After spending the last month reacting to some remarkable system failures at a very visible client, I've convinced the CTO to give me some elbow room to come up with the strawman of an automation framework for the core components of our system.  I described my initial goal to be able to drive the brains of our product without having to have the entire body attached, so we can start automating load- and performance-testing.  I didn't share my secondary goals - to be able to define automated regression tests and user acceptance scenarios that can be run against the system, which I think will do wonders for our feature planning and entomology.

At the moment, doing any kind of testing is a hassle.  Nothing can be automated to behave deterministically, everything is either manual or random behavior (which can be good for burn-in, but doesn't do much for testing scenarios), and doing things manual is to slow to cover much ground past "yep, it starts, ship it!"

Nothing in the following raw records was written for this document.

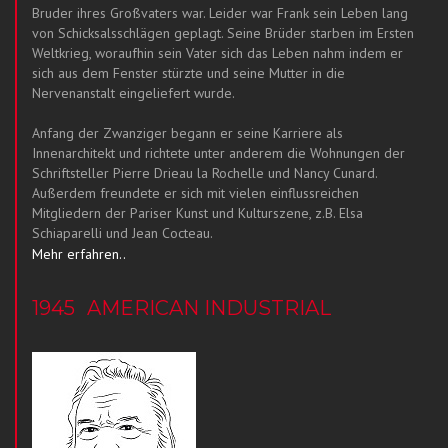
Bruder ihres Großvaters war. Leider war Frank sein Leben lang
von Schicksalsschlägen geplagt. Seine Brüder starben im Ersten
Weltkrieg, woraufhin sein Vater sich das Leben nahm indem er
sich aus dem Fenster stürzte und seine Mutter in die
Nervenanstalt eingeliefert wurde.
Anfang der Zwanziger begann er seine Karriere als
Innenarchitekt und richtete unter anderem die Wohnungen der
Schriftsteller Pierre Drieau la Rochelle und Nancy Cunard.
Außerdem freundete er sich mit vielen einflussreichen
Mitgliedern der Pariser Kunst und Kulturszene, z.B. Elsa
Schiaparelli und Jean Cocteau.
Mehr erfahren..
1945
AMERICAN INDUSTRIAL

The system has the complexity of an enterprise architecture, along with:

  • no standard messaging, communication layer, or service bus - instead we have raw sockets, Remoting, some of it stateless, some of it stateful, some of it persistent, some of it not;
  • numerous pieces of proprietary hardware that are expensive in both dollars and space;
  • deep assumptions about the physical environment, such as every client having a NIC card, to the point that most components won't work outside of the normal production environment;
  • system configuration that is splattered across devices, files, databases, and AD;
  • a codebase that is closed for extension.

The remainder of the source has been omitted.